Wie lassen sich Gene im Körper ersetzen?

Prof. Christopher Baum Foto: MHH

Prof. Christopher Baum Foto: MHH

Ein defektes Gen durch ein intaktes Austauschen – das ist das Ziel der Forschungsarbeit von Christopher Baum. Der Leiter der Abteilung Experimentelle Hämatologie an der Medizinischen Hochschule Hannover erklärt bei einer Podiumsdiskussion, welche Möglichkeiten die Gentherapie bereits heute bietet.

Baum studierte in Essen, Freiburg und Hamburg Medizin, promovierte 1991 und habilitierte 1999. Seit 2000 ist er an der Medizinischen Hochschule Hannover (MHH) tätig, seit 2007 ist er deren Forschungsdekan. Von 2006 bis 2007 war Christopher Baum Präsident der Deutschen Gesellschaft für Gentherapie, weiterhin ist er Mitglied der Senatskommission für Grundsatzfragen der Genforschung in der Deutschen Forschungsgemeinschaft.

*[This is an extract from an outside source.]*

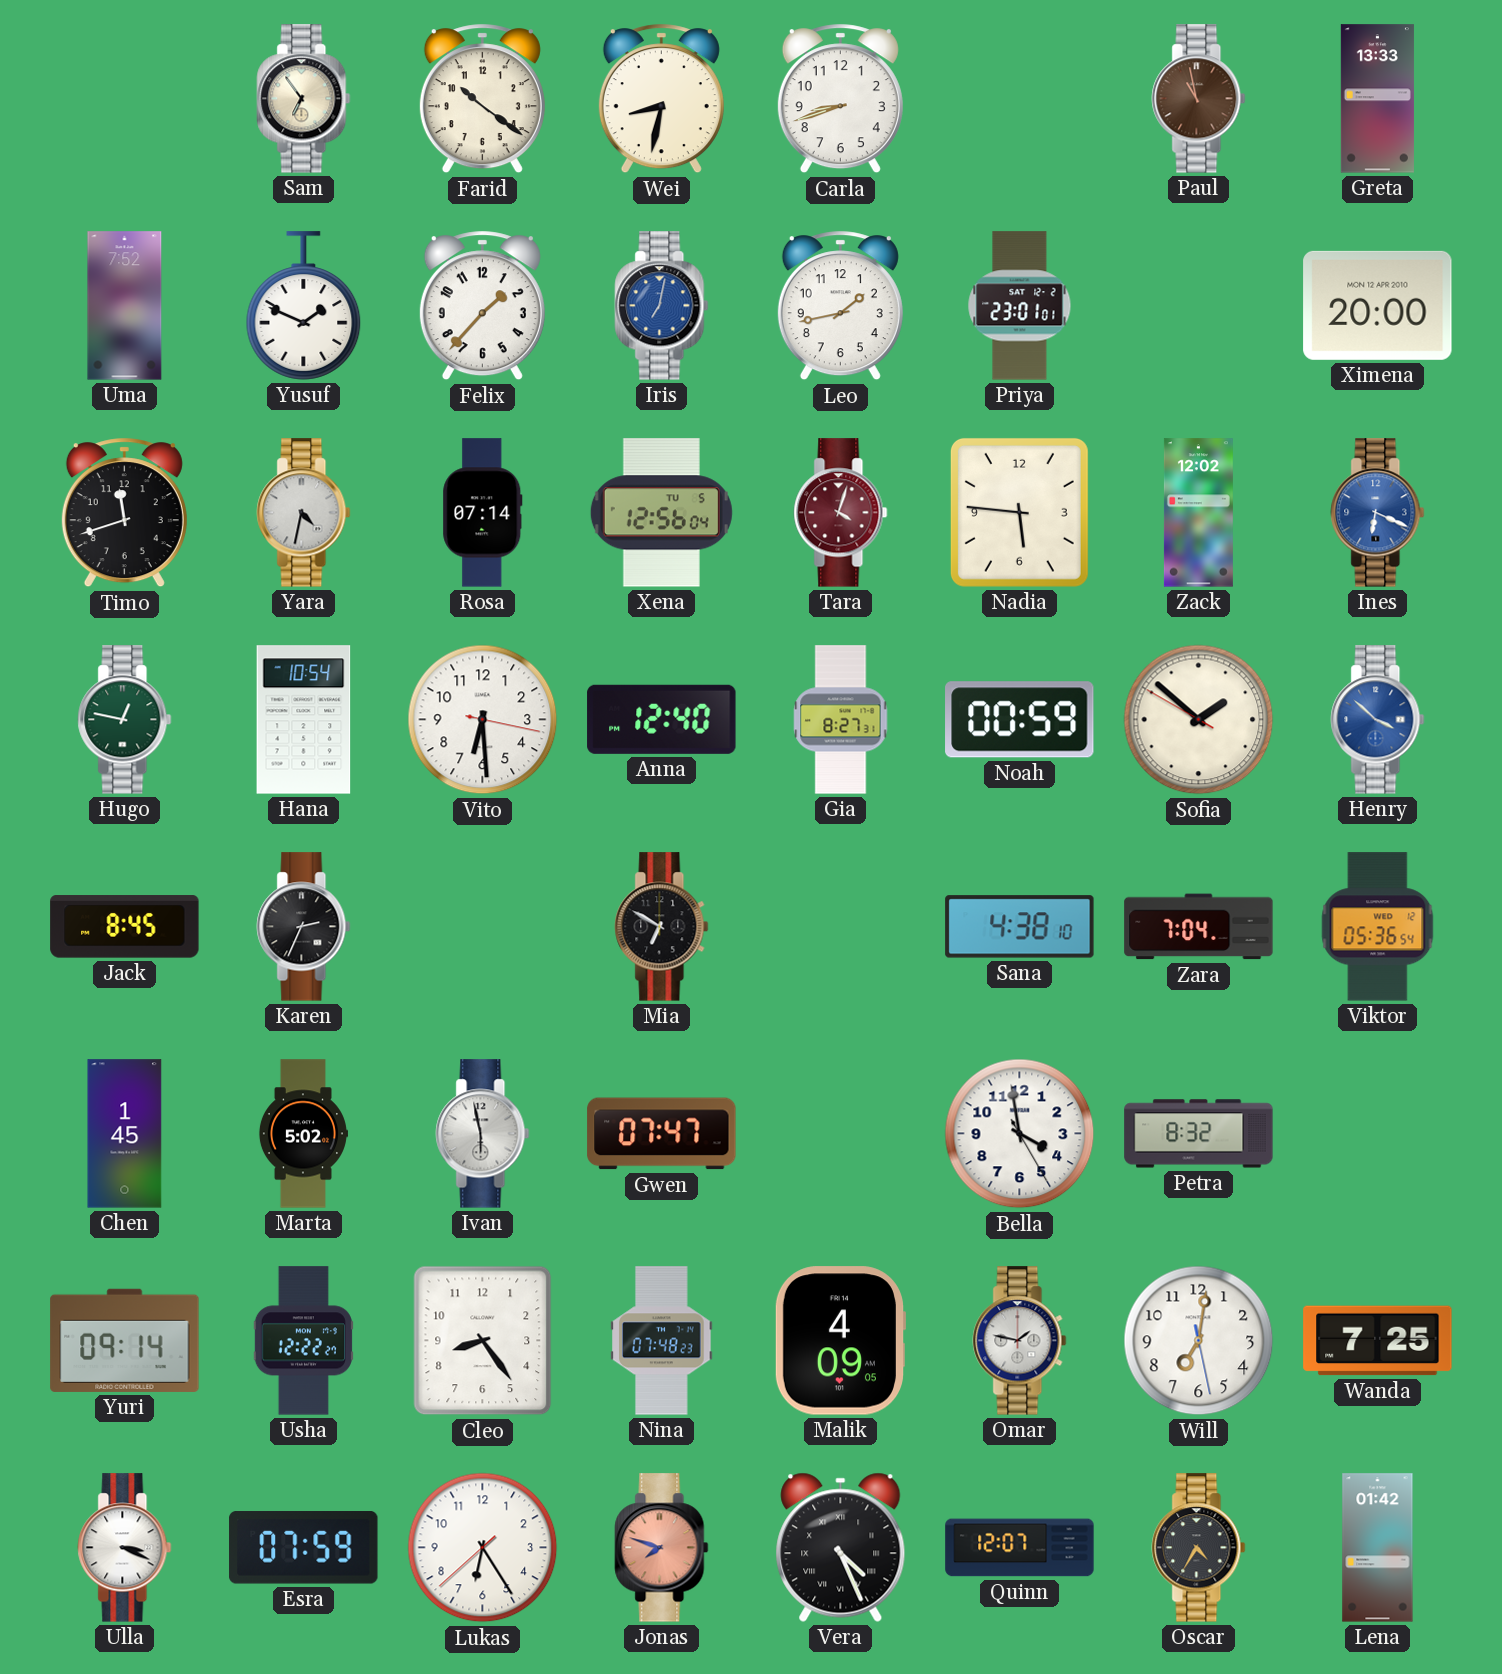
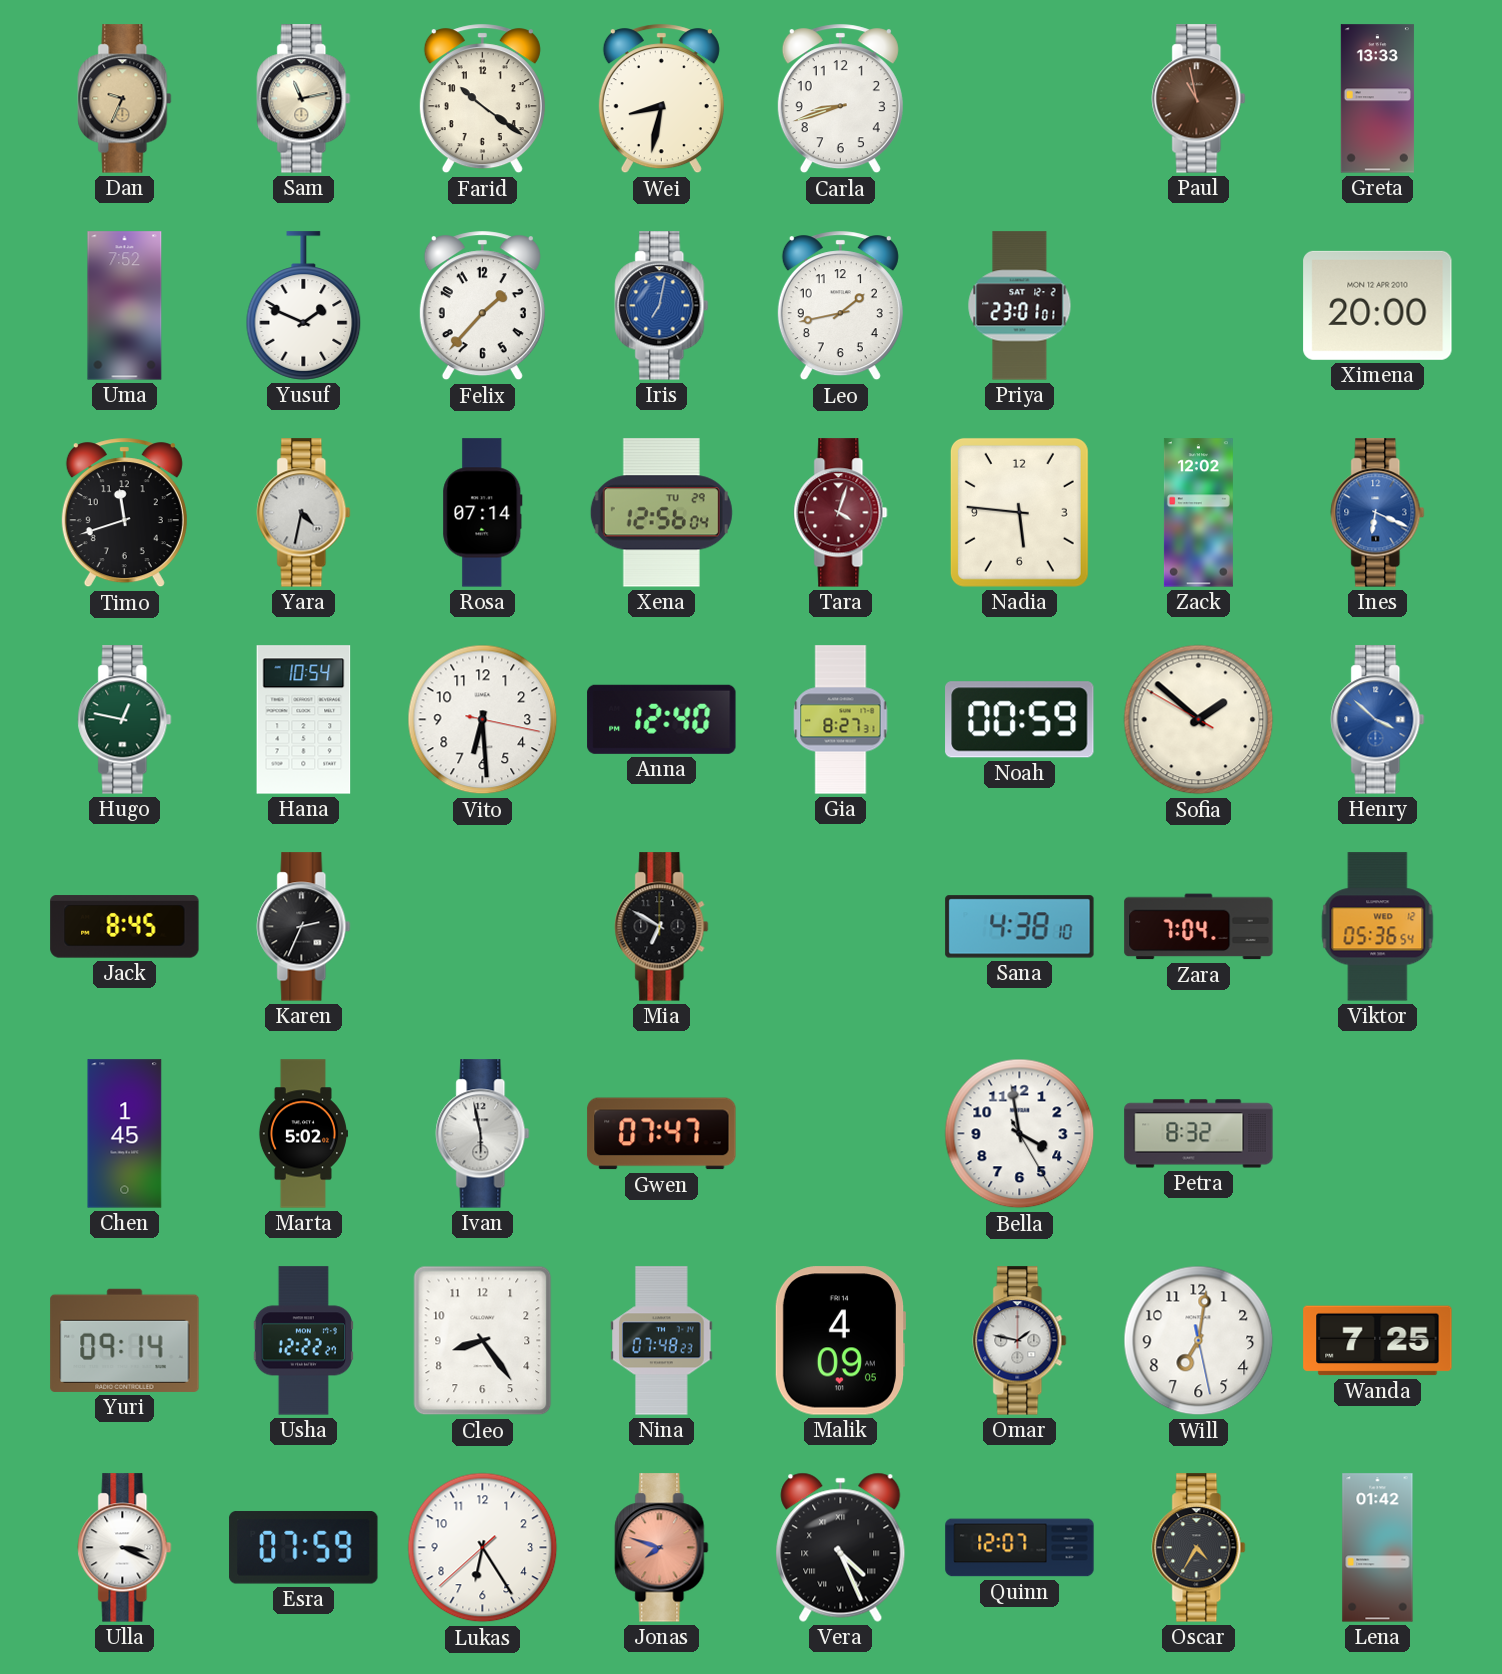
Dan: none -> 9:34
Sam: 6:54 -> 11:13
Xena date: TU 5 -> TU 29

Baum, dessen Arbeit mit zahlreichen Preisen gewürdigt wurde, war zudem mehrere Jahre als Professor am Cincinnati Children’s Hospital Medical Center tätig, einem der größten kinderärztlichen Krankenhäuser in den USA. Zu seinen Forschungsschwerpunkten gehört die Sicherheit beim Einsatz von Genfähren. Solche Genfähren werden genutzt, um funktionierende Varianten eines fehlerhaften Gens in den Körper zu bringen. Beispielsweise entwickelte Baum gemeinsam mit Kollegen eine Methode, um die Gentherapie der lebensbedrohlichen, angeborenen Immunschwächekrankheit SCID (Severe Combined Immunodeficiency Disease) zu optimieren. Damit können Nebenwirkungen wie beispielsweise die Entstehung einer Leukämie verhindert werden.